$100K or 100 Days: Trade-offs when Pre-Training with Academic Resources

Apoorv Khandelwal, Tian Yun, Nihal V. Nayak, Jack Merullo, Stephen H. Bach, Chen Sun, Ellie Pavlick

Use this repository to:

determine the best HuggingFace Trainer settings for training your model on your hardware
determine how long training will take

Refer to our paper for further insights about the current state of academic compute, more training times (for several models and GPUs), and for help deciding which GPUs to buy.

Installation

git clone https://github.com/apoorvkh/academic-pretraining.git
cd academic-pretraining

# Install pixi (like conda)
curl -fsSL https://pixi.sh/install.sh | bash

# Install project dependencies (may take a few minutes the first time)
pixi shell

Activate your virtual environment: `pixi shell`

Run our benchmark on your model / hardware

python scripts/benchmark.py --help

╭─ options ───────────────────────────────────────────────╮
│ -h, --help              show this help message and exit │
│ --num-nodes INT         (required)                      │
│ --gpus-per-node INT     (required)                      │
│ --gpu-type {geforce3090,v100,a6000,a40,l40,a100,h100}   │
│                         (required)                      │
│ --model {roberta,pythia-160m,pythia-410m,pythia-1b,...} │
│                         (required)                      │
│ --methods {naive,free-lunch,all}                        │
│                         (default: all)                  │
│ --cmd {run,count,print-incomplete,print-results}        │
│                         (default: run)                  │
│ --slurm, --no-slurm     (default: False)                │
╰─────────────────────────────────────────────────────────╯
# truncated output (run for full lists)

You can first test --methods naive and --methods free-lunch (approx. 10 minutes). If these fail due to memory constraints or you would like to try to reduce training time, you can test --methods all (approx. 2 hours).

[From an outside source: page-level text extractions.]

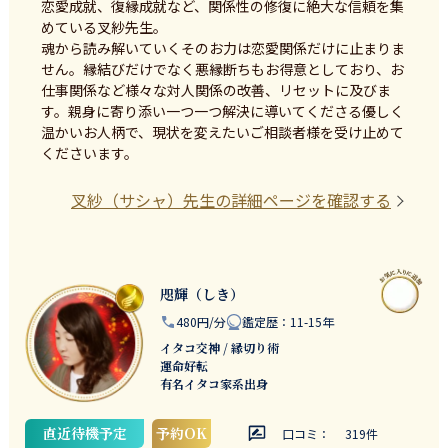
恋愛成就、復縁成就など、関係性の修復に絶大な信頼を集
めている叉紗先生。

魂から読み解いていくそのお力は恋愛関係だけに止まりま
せん。縁結びだけでなく悪縁断ちもお得意としており、お
仕事関係など様々な対人関係の改善、リセットに及びま
す。親身に寄り添い一つ一つ解決に導いてくださる優しく
温かいお人柄で、現状を変えたいご相談者様を受け止めて
くださいます。
叉紗（サシャ）
先生の詳細ページを確認する
咫輝（しき）
480円/分
鑑定歴
：
11-15年
イタコ交神 / 縁切り術
運命好転
有名イタコ家系出身
直近待機予定
予約OK
口コミ：
319
件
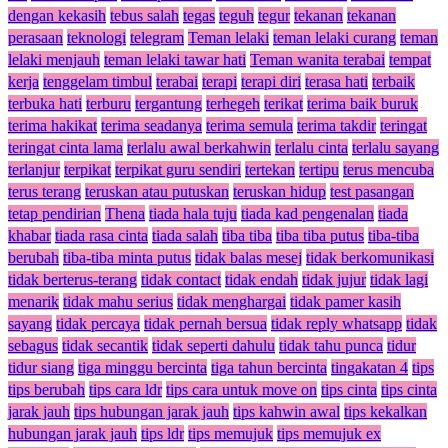
dengan kekasih
tebus salah
tegas
teguh
tegur
tekanan
tekanan
perasaan
teknologi
telegram
Teman lelaki
teman lelaki curang
teman
lelaki menjauh
teman lelaki tawar hati
Teman wanita terabai
tempat
kerja
tenggelam timbul
terabai
terapi
terapi diri
terasa hati
terbaik
terbuka hati
terburu
tergantung
terhegeh
terikat
terima baik buruk
terima hakikat
terima seadanya
terima semula
terima takdir
teringat
teringat cinta lama
terlalu awal berkahwin
terlalu cinta
terlalu sayang
terlanjur
terpikat
terpikat guru sendiri
tertekan
tertipu
terus mencuba
terus terang
teruskan atau putuskan
teruskan hidup
test pasangan
tetap pendirian
Thena
tiada hala tuju
tiada kad pengenalan
tiada
khabar
tiada rasa cinta
tiada salah
tiba tiba
tiba tiba putus
tiba-tiba
berubah
tiba-tiba minta putus
tidak balas mesej
tidak berkomunikasi
tidak berterus-terang
tidak contact
tidak endah
tidak jujur
tidak lagi
menarik
tidak mahu serius
tidak menghargai
tidak pamer kasih
sayang
tidak percaya
tidak pernah bersua
tidak reply whatsapp
tidak
sebagus
tidak secantik
tidak seperti dahulu
tidak tahu punca
tidur
tidur siang
tiga minggu bercinta
tiga tahun bercinta
tingakatan 4
tips
tips berubah
tips cara ldr
tips cara untuk move on
tips cinta
tips cinta
jarak jauh
tips hubungan jarak jauh
tips kahwin awal
tips kekalkan
hubungan jarak jauh
tips ldr
tips memujuk
tips memujuk ex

--methods all searches our space of efficient training methods (Sec. 3.2.1) and is likely to find gains when the model is large or the GPU memory is small.

For example (run this on specified hardware): python scripts/benchmark.py --num-nodes 1 --gpus-per-node 4 --gpu-type a100 --model pythia-1b --methods all --cmd run

After your results are computed, you can run our scripts to generate the optimal TrainingArguments.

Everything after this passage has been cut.